**INPUT DATA**
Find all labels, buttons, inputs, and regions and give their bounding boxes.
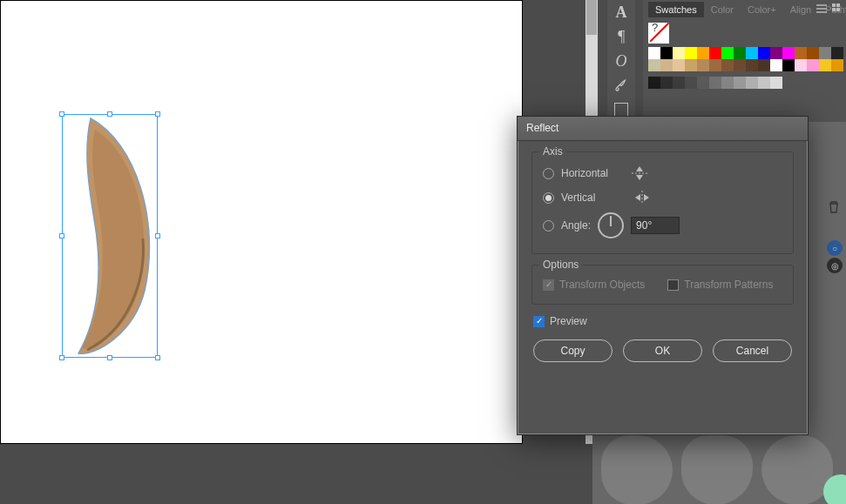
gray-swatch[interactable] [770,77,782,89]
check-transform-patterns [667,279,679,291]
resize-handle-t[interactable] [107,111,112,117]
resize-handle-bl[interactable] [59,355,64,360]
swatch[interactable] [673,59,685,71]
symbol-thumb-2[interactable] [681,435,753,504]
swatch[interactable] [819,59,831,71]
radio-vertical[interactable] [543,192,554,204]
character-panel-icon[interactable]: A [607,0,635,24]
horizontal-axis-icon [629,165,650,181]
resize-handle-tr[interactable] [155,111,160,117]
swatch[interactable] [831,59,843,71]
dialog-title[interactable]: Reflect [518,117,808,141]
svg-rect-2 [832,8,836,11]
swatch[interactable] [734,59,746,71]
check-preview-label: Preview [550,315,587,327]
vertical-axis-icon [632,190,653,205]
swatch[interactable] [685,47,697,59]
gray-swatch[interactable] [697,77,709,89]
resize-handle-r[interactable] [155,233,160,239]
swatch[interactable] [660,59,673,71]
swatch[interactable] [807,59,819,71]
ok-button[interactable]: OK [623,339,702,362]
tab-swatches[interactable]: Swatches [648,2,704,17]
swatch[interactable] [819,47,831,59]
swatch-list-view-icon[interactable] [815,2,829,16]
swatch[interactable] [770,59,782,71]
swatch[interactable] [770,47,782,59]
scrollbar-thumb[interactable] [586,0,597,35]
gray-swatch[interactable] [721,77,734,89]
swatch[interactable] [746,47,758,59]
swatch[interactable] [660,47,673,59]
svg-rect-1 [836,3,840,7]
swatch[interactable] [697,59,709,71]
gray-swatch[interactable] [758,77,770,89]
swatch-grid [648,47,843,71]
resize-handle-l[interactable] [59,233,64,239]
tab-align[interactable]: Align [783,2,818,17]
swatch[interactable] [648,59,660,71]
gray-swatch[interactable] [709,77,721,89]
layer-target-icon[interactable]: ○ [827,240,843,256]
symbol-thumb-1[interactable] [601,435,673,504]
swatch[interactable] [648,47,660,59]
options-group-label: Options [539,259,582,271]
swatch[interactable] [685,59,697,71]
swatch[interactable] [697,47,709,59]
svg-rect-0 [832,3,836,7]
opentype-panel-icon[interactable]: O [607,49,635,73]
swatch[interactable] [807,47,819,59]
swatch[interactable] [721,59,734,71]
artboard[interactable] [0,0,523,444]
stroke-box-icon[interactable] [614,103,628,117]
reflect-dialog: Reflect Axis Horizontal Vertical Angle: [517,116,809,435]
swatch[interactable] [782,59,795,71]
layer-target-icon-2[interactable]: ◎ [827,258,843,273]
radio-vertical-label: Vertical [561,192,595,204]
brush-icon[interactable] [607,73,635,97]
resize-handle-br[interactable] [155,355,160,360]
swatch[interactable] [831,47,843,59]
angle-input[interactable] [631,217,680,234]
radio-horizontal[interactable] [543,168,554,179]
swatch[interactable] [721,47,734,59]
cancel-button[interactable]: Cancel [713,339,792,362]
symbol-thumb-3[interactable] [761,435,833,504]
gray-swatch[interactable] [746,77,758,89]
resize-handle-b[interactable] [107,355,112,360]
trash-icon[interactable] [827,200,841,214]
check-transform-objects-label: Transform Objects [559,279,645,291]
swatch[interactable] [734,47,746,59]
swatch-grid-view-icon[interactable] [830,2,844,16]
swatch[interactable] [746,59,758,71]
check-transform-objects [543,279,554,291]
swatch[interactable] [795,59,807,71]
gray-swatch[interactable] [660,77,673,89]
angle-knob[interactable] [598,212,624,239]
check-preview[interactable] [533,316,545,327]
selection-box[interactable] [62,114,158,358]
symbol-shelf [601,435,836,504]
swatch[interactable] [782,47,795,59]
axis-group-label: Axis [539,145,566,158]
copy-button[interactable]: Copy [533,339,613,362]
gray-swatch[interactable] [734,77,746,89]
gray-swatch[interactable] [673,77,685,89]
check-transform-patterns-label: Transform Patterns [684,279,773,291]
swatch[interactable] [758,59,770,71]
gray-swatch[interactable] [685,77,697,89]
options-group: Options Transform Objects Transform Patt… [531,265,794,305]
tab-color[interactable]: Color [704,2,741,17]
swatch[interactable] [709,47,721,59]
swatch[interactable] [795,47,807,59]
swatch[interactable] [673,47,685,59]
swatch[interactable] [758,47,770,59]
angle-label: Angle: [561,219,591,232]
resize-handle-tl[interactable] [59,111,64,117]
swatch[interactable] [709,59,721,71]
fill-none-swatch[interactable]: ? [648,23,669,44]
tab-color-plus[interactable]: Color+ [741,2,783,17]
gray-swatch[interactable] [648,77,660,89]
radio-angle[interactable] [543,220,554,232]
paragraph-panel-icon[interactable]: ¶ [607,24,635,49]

**WHAT THE EXERCISE ASKS**
Exact copy, no pictures: please print the data above once more.

**SOLUTION TO THE EXERCISE**
Find all labels, buttons, inputs, and regions and give their bounding boxes.
gray-swatch[interactable] [770,77,782,89]
check-transform-patterns [667,279,679,291]
resize-handle-t[interactable] [107,111,112,117]
resize-handle-bl[interactable] [59,355,64,360]
swatch[interactable] [673,59,685,71]
symbol-thumb-2[interactable] [681,435,753,504]
swatch[interactable] [819,59,831,71]
radio-vertical[interactable] [543,192,554,204]
character-panel-icon[interactable]: A [607,0,635,24]
horizontal-axis-icon [629,165,650,181]
resize-handle-tr[interactable] [155,111,160,117]
swatch[interactable] [831,59,843,71]
dialog-title[interactable]: Reflect [518,117,808,141]
svg-rect-2 [832,8,836,11]
swatch[interactable] [734,59,746,71]
check-preview-label: Preview [550,315,587,327]
vertical-axis-icon [632,190,653,205]
swatch[interactable] [685,47,697,59]
gray-swatch[interactable] [697,77,709,89]
resize-handle-r[interactable] [155,233,160,239]
swatch[interactable] [660,59,673,71]
swatch[interactable] [807,59,819,71]
ok-button[interactable]: OK [623,339,702,362]
tab-swatches[interactable]: Swatches [648,2,704,17]
swatch[interactable] [819,47,831,59]
swatch-list-view-icon[interactable] [815,2,829,16]
swatch[interactable] [770,59,782,71]
swatch[interactable] [770,47,782,59]
scrollbar-thumb[interactable] [586,0,597,35]
gray-swatch[interactable] [721,77,734,89]
swatch[interactable] [746,47,758,59]
swatch[interactable] [660,47,673,59]
svg-rect-1 [836,3,840,7]
swatch[interactable] [697,59,709,71]
gray-swatch[interactable] [758,77,770,89]
swatch-grid [648,47,843,71]
resize-handle-l[interactable] [59,233,64,239]
tab-align[interactable]: Align [783,2,818,17]
swatch[interactable] [648,59,660,71]
gray-swatch[interactable] [709,77,721,89]
layer-target-icon[interactable]: ○ [827,240,843,256]
symbol-thumb-1[interactable] [601,435,673,504]
swatch[interactable] [648,47,660,59]
options-group-label: Options [539,259,582,271]
swatch[interactable] [685,59,697,71]
swatch[interactable] [697,47,709,59]
svg-rect-0 [832,3,836,7]
opentype-panel-icon[interactable]: O [607,49,635,73]
swatch[interactable] [807,47,819,59]
swatch[interactable] [721,59,734,71]
artboard[interactable] [0,0,523,444]
stroke-box-icon[interactable] [614,103,628,117]
reflect-dialog: Reflect Axis Horizontal Vertical Angle: [517,116,809,435]
swatch[interactable] [782,59,795,71]
layer-target-icon-2[interactable]: ◎ [827,258,843,273]
radio-vertical-label: Vertical [561,192,595,204]
brush-icon[interactable] [607,73,635,97]
resize-handle-br[interactable] [155,355,160,360]
swatch[interactable] [831,47,843,59]
angle-input[interactable] [631,217,680,234]
radio-horizontal[interactable] [543,168,554,179]
swatch[interactable] [721,47,734,59]
cancel-button[interactable]: Cancel [713,339,792,362]
symbol-thumb-3[interactable] [761,435,833,504]
gray-swatch[interactable] [746,77,758,89]
resize-handle-b[interactable] [107,355,112,360]
trash-icon[interactable] [827,200,841,214]
check-transform-objects-label: Transform Objects [559,279,645,291]
swatch[interactable] [734,47,746,59]
swatch-grid-view-icon[interactable] [830,2,844,16]
swatch[interactable] [746,59,758,71]
check-transform-objects [543,279,554,291]
swatch[interactable] [795,59,807,71]
gray-swatch[interactable] [660,77,673,89]
angle-knob[interactable] [598,212,624,239]
check-preview[interactable] [533,316,545,327]
selection-box[interactable] [62,114,158,358]
symbol-shelf [601,435,836,504]
swatch[interactable] [782,47,795,59]
axis-group-label: Axis [539,145,566,158]
copy-button[interactable]: Copy [533,339,613,362]
gray-swatch[interactable] [734,77,746,89]
gray-swatch[interactable] [673,77,685,89]
check-transform-patterns-label: Transform Patterns [684,279,773,291]
swatch[interactable] [758,59,770,71]
gray-swatch[interactable] [685,77,697,89]
options-group: Options Transform Objects Transform Patt… [531,265,794,305]
tab-color[interactable]: Color [704,2,741,17]
swatch[interactable] [709,47,721,59]
swatch[interactable] [795,47,807,59]
swatch[interactable] [673,47,685,59]
swatch[interactable] [758,47,770,59]
angle-label: Angle: [561,219,591,232]
resize-handle-tl[interactable] [59,111,64,117]
swatch[interactable] [709,59,721,71]
fill-none-swatch[interactable]: ? [648,23,669,44]
tab-color-plus[interactable]: Color+ [741,2,783,17]
gray-swatch[interactable] [648,77,660,89]
radio-angle[interactable] [543,220,554,232]
paragraph-panel-icon[interactable]: ¶ [607,24,635,49]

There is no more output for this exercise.